The 2009 offensive delivered a death blow to the Tamil Tigers, whose nearly four-decade campaign for a separate homeland had killed 100,000 people and was characterized by rebel suicide attacks.
- Message to other post-war states -
Kate Cronin-Furman, an expert on mass atrocities and human rights at University College London (UCL), said a visa ban would be a “pretty small disincentive” if seeking to stop ongoing atrocities.
“But if instead we think about this as an effort to get states like Sri Lanka to stop appointing war criminals to leadership positions, then the prospects look much rosier,” she said.
Other nations’ post-war governments, seeing the visa ban on Silva, could conclude it is easiest “to just not promote a war criminal in the first place.”
The Sri Lankan government “will likely get some domestic political mileage out of Shavendra Silva’s visa ban.
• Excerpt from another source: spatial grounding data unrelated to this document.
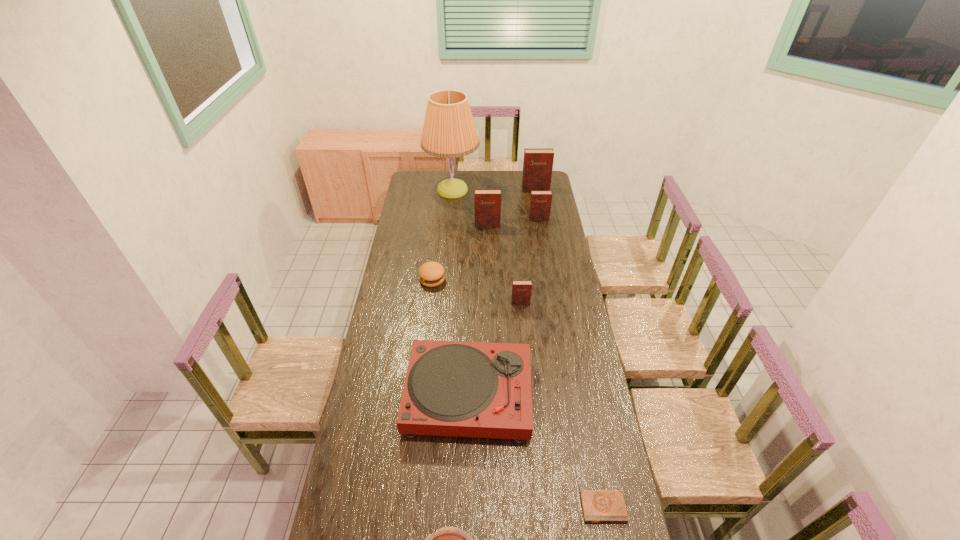 Where is `red record player`? The height and width of the screenshot is (540, 960). red record player is located at coordinates (452, 388).

Find the location of a particular element. This screenshot has width=960, height=540. record player is located at coordinates (452, 388).

Locate an element on the screen. hamburger is located at coordinates pyautogui.click(x=431, y=274).

You are a GUI agent. You are given a task and a screenshot of the screen. Output one action in this format:
    pyautogui.click(x=<x>, y=<y>)
    Task: Click on the brown hamburger
    
    Given the screenshot: What is the action you would take?
    pyautogui.click(x=431, y=274)

Locate an element on the screen. This screenshot has width=960, height=540. the nearest diary is located at coordinates (599, 506).

At what (x,y) coordinates should I click in order to perform the action: click on the second nearest object. Please return your answer as a coordinate pair (x, y). Looking at the image, I should click on (599, 506).

Where is `free space located 0.080m on the side of the tallest object near the pull switch`? The image size is (960, 540). free space located 0.080m on the side of the tallest object near the pull switch is located at coordinates (492, 190).

Image resolution: width=960 pixels, height=540 pixels. Find the location of `vacant space located 0.110m on the front cover of the biggest reddish-brown diary`. vacant space located 0.110m on the front cover of the biggest reddish-brown diary is located at coordinates (538, 202).

Locate an element on the screen. This screenshot has height=540, width=960. vacant area located 0.380m on the front cover of the second biggest reddish-brown diary is located at coordinates (489, 273).

At what (x,y) coordinates should I click in order to perform the action: click on vacant space located on the front cover of the third farthest object. Please return your answer as a coordinate pair (x, y). Looking at the image, I should click on (544, 252). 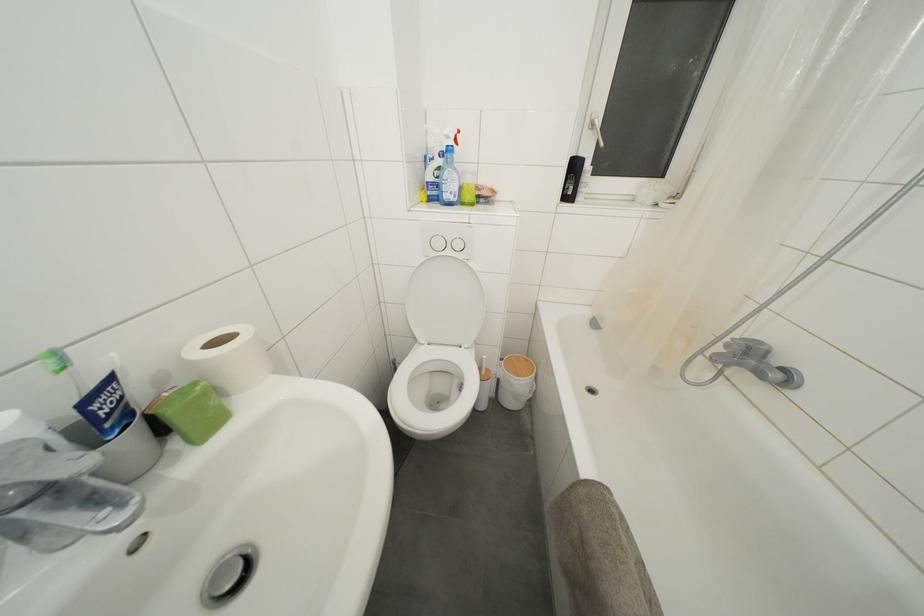 Where is `sink faucet handle`? This screenshot has height=616, width=924. sink faucet handle is located at coordinates (748, 339).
But there’s no doubt that it’s embarrassing to have your army commander barred from entering the US,” she said.
The Tamil diaspora in the United States has been active in pressing for action by President Donald Trump’s administration, which has often been low-key in addressing human rights with friendly countries.
The action comes despite US efforts to woo Sri Lanka away from China, which has lavished money on the strategically placed island traditionally allied with nearby India and in 2017 assumed control of a port after the Colombo government could not repay loans.
A State Department spokesperson said that the visa sanction against Silva “does not place additional restrictions on security assistance or military engagement in Sri Lanka.”
In 2017, the United States provided $39 million to Sri Lanka to boost maritime security. The United States has also looked to step up counter-terrorism cooperation with Sri Lanka after last year’s Easter Sunday bombings carried out by Islamist extremists.
“We deeply value our partnership with the Sri Lankan government and the long-standing democratic tradition we share with the Sri Lankan people,” Pompeo said.